We just returned from several days with extended family. They treated us to a wonderful view of the ocean from a beach-front cottage in Maine. Waking at 4:30 one morning, we sat for a bit watching the waves flow in and out and listening to the water-on-sand sound. One of the days we were surprised by a party, to celebrate our upcoming wedding anniversary. The whole experience was an affirmation of our marriage and the positive nature of family life (even when I lost at ping-pong, chess, poker and Exploding Kittens).

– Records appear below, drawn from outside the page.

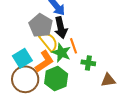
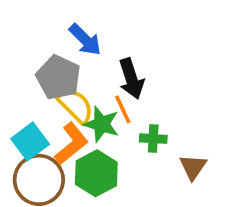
black arrow: (61, 28) -> (131, 79), moved
brown triangle: (108, 80) -> (193, 167), turned -42

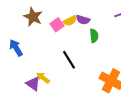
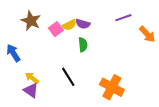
green semicircle: (94, 36) -> (83, 45), moved
black line: (69, 60) -> (68, 77), moved
yellow arrow: (43, 78) -> (32, 78), moved

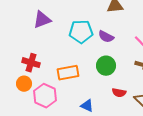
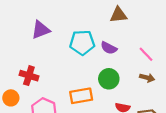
orange rectangle: (68, 73) -> (81, 96), moved
orange circle: (24, 84) -> (11, 98), moved

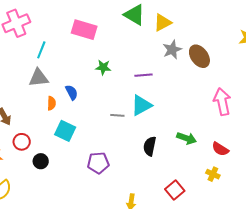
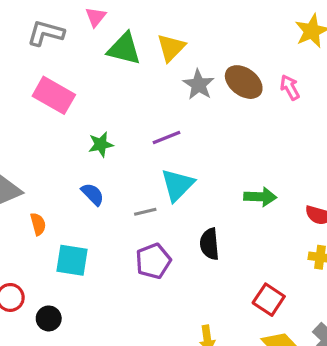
pink rectangle: (84, 30) -> (54, 95), turned 30
blue semicircle: (72, 92) -> (93, 194), moved
pink arrow: (222, 102) -> (290, 87), moved, size x0.6
green arrow: (187, 138) -> (260, 197), moved
purple pentagon: (98, 163) -> (153, 261), moved

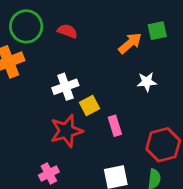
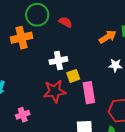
pink rectangle: (115, 126) -> (89, 93), size x1.5
pink cross: (49, 173) -> (23, 115), moved

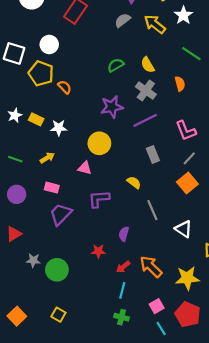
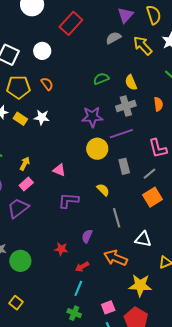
yellow pentagon: (41, 73) -> (18, 87), moved, turned -30
orange semicircle: (65, 87) -> (47, 84), moved
gray cross: (146, 90) -> (126, 106), turned 30
white star: (59, 128) -> (42, 117), moved
yellow circle: (99, 143) -> (97, 149), moved
yellow arrow: (47, 158) -> (25, 164), moved, turned -40
gray line: (189, 158) -> (149, 174), moved
pink rectangle: (52, 188) -> (26, 184), turned -64
purple trapezoid: (61, 214) -> (18, 208), moved
white triangle: (184, 229) -> (143, 239), turned -30
orange arrow: (151, 267) -> (116, 258), moved, turned -30

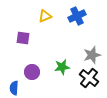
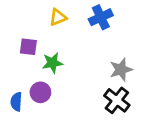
green star: (62, 67) -> (53, 63), moved
blue semicircle: (14, 88) -> (16, 102), moved

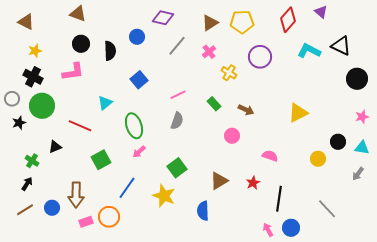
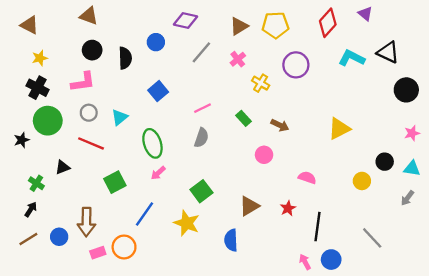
gray circle: (12, 99) -> (89, 113), moved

I was heartened to see some positivity and affirmation expressed in an interview I caught on Fox News. It was with Republican Senator Rounds and Democratic Senator Gillibrand. They are both members of the Senate Bible Study group. Although their political convictions are often at odds with each other, they are able to communicate and work together because they affirm something together; their faith; which gives them a foundation on which to function without hostility and aggression.
That’s considerably different from what happened in a recent Congressional hearing where Marjorie Taylor Green stormed out of the hearing room, after calling Homeland Security Secretary Alejandro Mayorkas a liar, and then being silenced for her unruly behavior. One needs to see the video. There is no opening for any affirmation in her attack; haranguing him and making Mayorkas responsible for all of the fentanyl deaths in the country.
That kind of aggressive, blaming behavior is becoming all too common, in Congress and across our country. It’s ultimate expression is shooting a young boy at your door before he has a chance to discover he’s at the wrong house; or killing a young woman mistakenly in your driveway; or killing a neighbor for a loud leaf blower; or shooting up a school or place of work that has shamed or hurt you.
Even little affirmations help. As my wife went through the TSA check at the Sioux Falls airport on our recent trip east, the agent kept looking at her driver’s license, then at her, then the computer. Finally she asked her what her birth date was. When my wife responded, the agent said, “I can’t believe that.” The rest of the story is, when we got off the plane in Minneapolis, an agent was ready in the gateway with a chair to help any old person leaving the plane. He invited me to join him.